#### [WHAT YOU HAVE TO DO]
Word for word, restate the lines of the listing from the one that holds "NAAF ポークジャーキー (375, 2018)" through the very last line, and nothing more.

#### [DATA FOR THIS EXERCISE]
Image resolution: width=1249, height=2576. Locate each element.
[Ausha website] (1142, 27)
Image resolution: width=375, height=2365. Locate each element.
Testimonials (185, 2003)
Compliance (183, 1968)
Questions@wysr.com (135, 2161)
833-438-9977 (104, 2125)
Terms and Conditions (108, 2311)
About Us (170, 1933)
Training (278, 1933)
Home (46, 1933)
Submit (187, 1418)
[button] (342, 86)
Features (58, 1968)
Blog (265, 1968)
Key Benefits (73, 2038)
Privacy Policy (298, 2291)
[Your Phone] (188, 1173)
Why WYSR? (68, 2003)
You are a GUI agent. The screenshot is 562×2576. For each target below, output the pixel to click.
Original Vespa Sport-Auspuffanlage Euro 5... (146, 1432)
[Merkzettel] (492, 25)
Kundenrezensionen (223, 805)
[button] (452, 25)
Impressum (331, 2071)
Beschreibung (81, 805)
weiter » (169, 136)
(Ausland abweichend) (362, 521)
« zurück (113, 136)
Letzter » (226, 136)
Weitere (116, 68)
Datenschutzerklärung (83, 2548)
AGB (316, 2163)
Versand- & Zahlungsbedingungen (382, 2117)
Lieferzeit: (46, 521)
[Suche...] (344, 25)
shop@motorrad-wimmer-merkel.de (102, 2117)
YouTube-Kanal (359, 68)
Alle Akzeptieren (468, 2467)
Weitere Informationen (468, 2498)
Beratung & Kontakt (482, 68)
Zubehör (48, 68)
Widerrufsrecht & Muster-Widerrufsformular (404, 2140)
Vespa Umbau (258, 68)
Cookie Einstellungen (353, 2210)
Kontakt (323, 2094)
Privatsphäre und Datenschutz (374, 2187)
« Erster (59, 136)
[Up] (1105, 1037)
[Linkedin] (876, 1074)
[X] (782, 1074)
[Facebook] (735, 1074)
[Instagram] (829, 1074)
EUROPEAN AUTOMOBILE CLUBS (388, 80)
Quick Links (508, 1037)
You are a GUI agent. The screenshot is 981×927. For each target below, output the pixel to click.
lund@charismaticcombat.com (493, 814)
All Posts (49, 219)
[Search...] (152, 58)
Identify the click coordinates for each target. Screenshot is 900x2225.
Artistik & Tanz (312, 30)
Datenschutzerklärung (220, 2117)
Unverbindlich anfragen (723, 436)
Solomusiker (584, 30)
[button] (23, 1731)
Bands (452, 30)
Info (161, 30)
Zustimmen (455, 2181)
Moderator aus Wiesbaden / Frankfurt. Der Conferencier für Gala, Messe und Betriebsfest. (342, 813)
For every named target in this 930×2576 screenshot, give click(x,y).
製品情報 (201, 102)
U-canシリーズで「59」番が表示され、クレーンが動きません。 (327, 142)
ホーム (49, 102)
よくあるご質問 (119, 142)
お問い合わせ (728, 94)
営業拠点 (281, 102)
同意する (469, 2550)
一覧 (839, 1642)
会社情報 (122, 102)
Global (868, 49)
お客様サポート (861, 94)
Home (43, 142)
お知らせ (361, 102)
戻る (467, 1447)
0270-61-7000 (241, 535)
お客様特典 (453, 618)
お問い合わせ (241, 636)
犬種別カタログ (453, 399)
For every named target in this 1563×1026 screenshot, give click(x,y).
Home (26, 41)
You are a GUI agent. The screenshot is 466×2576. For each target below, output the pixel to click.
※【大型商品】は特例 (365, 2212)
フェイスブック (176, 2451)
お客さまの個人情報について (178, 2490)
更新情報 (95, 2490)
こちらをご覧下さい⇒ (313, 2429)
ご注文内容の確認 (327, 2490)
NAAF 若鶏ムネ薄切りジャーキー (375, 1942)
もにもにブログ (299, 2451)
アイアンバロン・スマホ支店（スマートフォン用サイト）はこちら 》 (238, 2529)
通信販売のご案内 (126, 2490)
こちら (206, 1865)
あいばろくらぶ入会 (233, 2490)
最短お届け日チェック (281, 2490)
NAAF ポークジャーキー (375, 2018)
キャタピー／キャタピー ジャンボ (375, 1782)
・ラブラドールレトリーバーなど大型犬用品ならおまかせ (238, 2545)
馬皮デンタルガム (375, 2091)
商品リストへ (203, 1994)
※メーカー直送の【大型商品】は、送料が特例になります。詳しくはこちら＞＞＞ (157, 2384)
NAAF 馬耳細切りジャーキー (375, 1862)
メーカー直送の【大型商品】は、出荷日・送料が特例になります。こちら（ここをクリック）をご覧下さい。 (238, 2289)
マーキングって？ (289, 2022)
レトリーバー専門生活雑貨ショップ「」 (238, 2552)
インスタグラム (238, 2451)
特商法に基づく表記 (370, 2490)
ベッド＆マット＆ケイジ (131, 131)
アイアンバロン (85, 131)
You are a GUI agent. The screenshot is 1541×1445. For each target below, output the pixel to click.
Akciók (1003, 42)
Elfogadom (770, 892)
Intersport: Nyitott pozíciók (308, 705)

#### [SOLUTION]
NAAF ポークジャーキー (375, 2018)
キャタピー／キャタピー ジャンボ (375, 1782)
・ラブラドールレトリーバーなど大型犬用品ならおまかせ (238, 2545)
馬皮デンタルガム (375, 2091)
商品リストへ (203, 1994)
※メーカー直送の【大型商品】は、送料が特例になります。詳しくはこちら＞＞＞ (157, 2384)
NAAF 馬耳細切りジャーキー (375, 1862)
メーカー直送の【大型商品】は、出荷日・送料が特例になります。こちら（ここをクリック）をご覧下さい。 (238, 2289)
マーキングって？ (289, 2022)
レトリーバー専門生活雑貨ショップ「」 (238, 2552)
インスタグラム (238, 2451)
特商法に基づく表記 (370, 2490)
ベッド＆マット＆ケイジ (131, 131)
アイアンバロン (85, 131)
You are a GUI agent. The screenshot is 1541×1445. For each target below, output the pixel to click.
Akciók (1003, 42)
Elfogadom (770, 892)
Intersport: Nyitott pozíciók (308, 705)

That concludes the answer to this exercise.